→ TASK DIRECTIONS: Please reproduce each of the following entries exactly.

Segment Start: SOURCE MATERIAL

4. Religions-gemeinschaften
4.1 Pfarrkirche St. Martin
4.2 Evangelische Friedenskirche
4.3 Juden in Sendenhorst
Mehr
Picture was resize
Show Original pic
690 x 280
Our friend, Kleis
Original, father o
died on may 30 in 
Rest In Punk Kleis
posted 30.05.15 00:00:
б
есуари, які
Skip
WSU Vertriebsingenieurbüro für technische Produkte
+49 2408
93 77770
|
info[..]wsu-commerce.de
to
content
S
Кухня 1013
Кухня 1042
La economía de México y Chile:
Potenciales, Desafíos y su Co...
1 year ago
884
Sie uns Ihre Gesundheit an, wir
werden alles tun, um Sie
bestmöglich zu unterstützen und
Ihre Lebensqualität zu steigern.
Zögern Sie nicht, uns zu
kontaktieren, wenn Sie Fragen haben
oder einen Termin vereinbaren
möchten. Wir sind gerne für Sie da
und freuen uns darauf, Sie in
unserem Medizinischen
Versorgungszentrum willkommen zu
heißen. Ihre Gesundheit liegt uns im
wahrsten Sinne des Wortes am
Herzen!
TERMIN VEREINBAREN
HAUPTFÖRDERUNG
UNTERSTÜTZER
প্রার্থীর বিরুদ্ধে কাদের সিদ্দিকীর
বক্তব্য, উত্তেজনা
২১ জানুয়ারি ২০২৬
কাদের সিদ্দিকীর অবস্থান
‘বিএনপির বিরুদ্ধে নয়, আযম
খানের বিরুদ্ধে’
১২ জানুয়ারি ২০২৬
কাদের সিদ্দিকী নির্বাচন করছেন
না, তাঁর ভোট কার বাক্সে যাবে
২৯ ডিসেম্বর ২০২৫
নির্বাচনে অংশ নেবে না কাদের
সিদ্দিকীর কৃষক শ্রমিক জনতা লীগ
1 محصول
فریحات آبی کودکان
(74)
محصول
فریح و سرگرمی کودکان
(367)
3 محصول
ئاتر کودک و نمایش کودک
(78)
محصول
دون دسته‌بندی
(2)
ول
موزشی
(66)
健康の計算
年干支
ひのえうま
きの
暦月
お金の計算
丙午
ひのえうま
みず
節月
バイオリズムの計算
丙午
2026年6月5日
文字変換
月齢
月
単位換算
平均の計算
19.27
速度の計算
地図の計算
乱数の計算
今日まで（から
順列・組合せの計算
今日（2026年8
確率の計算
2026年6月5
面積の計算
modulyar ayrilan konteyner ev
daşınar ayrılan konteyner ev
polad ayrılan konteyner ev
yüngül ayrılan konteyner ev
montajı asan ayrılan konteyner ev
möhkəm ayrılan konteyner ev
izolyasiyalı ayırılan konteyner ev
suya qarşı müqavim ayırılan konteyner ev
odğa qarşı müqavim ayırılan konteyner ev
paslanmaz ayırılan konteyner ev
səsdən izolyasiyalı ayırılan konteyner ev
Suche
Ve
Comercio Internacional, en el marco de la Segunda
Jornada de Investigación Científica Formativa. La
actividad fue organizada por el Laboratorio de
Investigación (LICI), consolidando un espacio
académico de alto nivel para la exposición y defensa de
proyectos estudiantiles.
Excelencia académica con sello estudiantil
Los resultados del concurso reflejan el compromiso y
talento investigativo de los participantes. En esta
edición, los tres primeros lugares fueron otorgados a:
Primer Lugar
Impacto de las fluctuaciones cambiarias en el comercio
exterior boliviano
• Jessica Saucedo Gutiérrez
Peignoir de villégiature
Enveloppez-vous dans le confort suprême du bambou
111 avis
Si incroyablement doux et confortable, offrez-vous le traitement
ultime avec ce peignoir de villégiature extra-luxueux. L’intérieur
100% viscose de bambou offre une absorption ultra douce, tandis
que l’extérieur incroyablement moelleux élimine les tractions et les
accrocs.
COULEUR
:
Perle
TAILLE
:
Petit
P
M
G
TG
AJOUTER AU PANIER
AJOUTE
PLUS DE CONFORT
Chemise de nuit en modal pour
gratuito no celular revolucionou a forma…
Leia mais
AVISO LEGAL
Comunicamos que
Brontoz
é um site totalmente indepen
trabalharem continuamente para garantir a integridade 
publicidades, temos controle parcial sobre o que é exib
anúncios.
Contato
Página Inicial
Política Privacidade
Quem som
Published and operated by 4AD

Segment End: SOURCE MATERIAL

→ RESPONSE TO THIS EXERCISE:
4. Religions-gemeinschaften
4.1 Pfarrkirche St. Martin
4.2 Evangelische Friedenskirche
4.3 Juden in Sendenhorst
Mehr
Picture was resize
Show Original pic
690 x 280
Our friend, Kleis
Original, father o
died on may 30 in 
Rest In Punk Kleis
posted 30.05.15 00:00:
б
есуари, які
Skip
WSU Vertriebsingenieurbüro für technische Produkte
+49 2408
93 77770
|
info[..]wsu-commerce.de
to
content
S
Кухня 1013
Кухня 1042
La economía de México y Chile:
Potenciales, Desafíos y su Co...
1 year ago
884
Sie uns Ihre Gesundheit an, wir
werden alles tun, um Sie
bestmöglich zu unterstützen und
Ihre Lebensqualität zu steigern.
Zögern Sie nicht, uns zu
kontaktieren, wenn Sie Fragen haben
oder einen Termin vereinbaren
möchten. Wir sind gerne für Sie da
und freuen uns darauf, Sie in
unserem Medizinischen
Versorgungszentrum willkommen zu
heißen. Ihre Gesundheit liegt uns im
wahrsten Sinne des Wortes am
Herzen!
TERMIN VEREINBAREN
HAUPTFÖRDERUNG
UNTERSTÜTZER
প্রার্থীর বিরুদ্ধে কাদের সিদ্দিকীর
বক্তব্য, উত্তেজনা
২১ জানুয়ারি ২০২৬
কাদের সিদ্দিকীর অবস্থান
‘বিএনপির বিরুদ্ধে নয়, আযম
খানের বিরুদ্ধে’
১২ জানুয়ারি ২০২৬
কাদের সিদ্দিকী নির্বাচন করছেন
না, তাঁর ভোট কার বাক্সে যাবে
২৯ ডিসেম্বর ২০২৫
নির্বাচনে অংশ নেবে না কাদের
সিদ্দিকীর কৃষক শ্রমিক জনতা লীগ
1 محصول
فریحات آبی کودکان
(74)
محصول
فریح و سرگرمی کودکان
(367)
3 محصول
ئاتر کودک و نمایش کودک
(78)
محصول
دون دسته‌بندی
(2)
ول
موزشی
(66)
健康の計算
年干支
ひのえうま
きの
暦月
お金の計算
丙午
ひのえうま
みず
節月
バイオリズムの計算
丙午
2026年6月5日
文字変換
月齢
月
単位換算
平均の計算
19.27
速度の計算
地図の計算
乱数の計算
今日まで（から
順列・組合せの計算
今日（2026年8
確率の計算
2026年6月5
面積の計算
modulyar ayrilan konteyner ev
daşınar ayrılan konteyner ev
polad ayrılan konteyner ev
yüngül ayrılan konteyner ev
montajı asan ayrılan konteyner ev
möhkəm ayrılan konteyner ev
izolyasiyalı ayırılan konteyner ev
suya qarşı müqavim ayırılan konteyner ev
odğa qarşı müqavim ayırılan konteyner ev
paslanmaz ayırılan konteyner ev
səsdən izolyasiyalı ayırılan konteyner ev
Suche
Ve
Comercio Internacional, en el marco de la Segunda
Jornada de Investigación Científica Formativa. La
actividad fue organizada por el Laboratorio de
Investigación (LICI), consolidando un espacio
académico de alto nivel para la exposición y defensa de
proyectos estudiantiles.
Excelencia académica con sello estudiantil
Los resultados del concurso reflejan el compromiso y
talento investigativo de los participantes. En esta
edición, los tres primeros lugares fueron otorgados a:
Primer Lugar
Impacto de las fluctuaciones cambiarias en el comercio
exterior boliviano
• Jessica Saucedo Gutiérrez
Peignoir de villégiature
Enveloppez-vous dans le confort suprême du bambou
111 avis
Si incroyablement doux et confortable, offrez-vous le traitement
ultime avec ce peignoir de villégiature extra-luxueux. L’intérieur
100% viscose de bambou offre une absorption ultra douce, tandis
que l’extérieur incroyablement moelleux élimine les tractions et les
accrocs.
COULEUR
:
Perle
TAILLE
:
Petit
P
M
G
TG
AJOUTER AU PANIER
AJOUTE
PLUS DE CONFORT
Chemise de nuit en modal pour
gratuito no celular revolucionou a forma…
Leia mais
AVISO LEGAL
Comunicamos que
Brontoz
é um site totalmente indepen
trabalharem continuamente para garantir a integridade 
publicidades, temos controle parcial sobre o que é exib
anúncios.
Contato
Página Inicial
Política Privacidade
Quem som
Published and operated by 4AD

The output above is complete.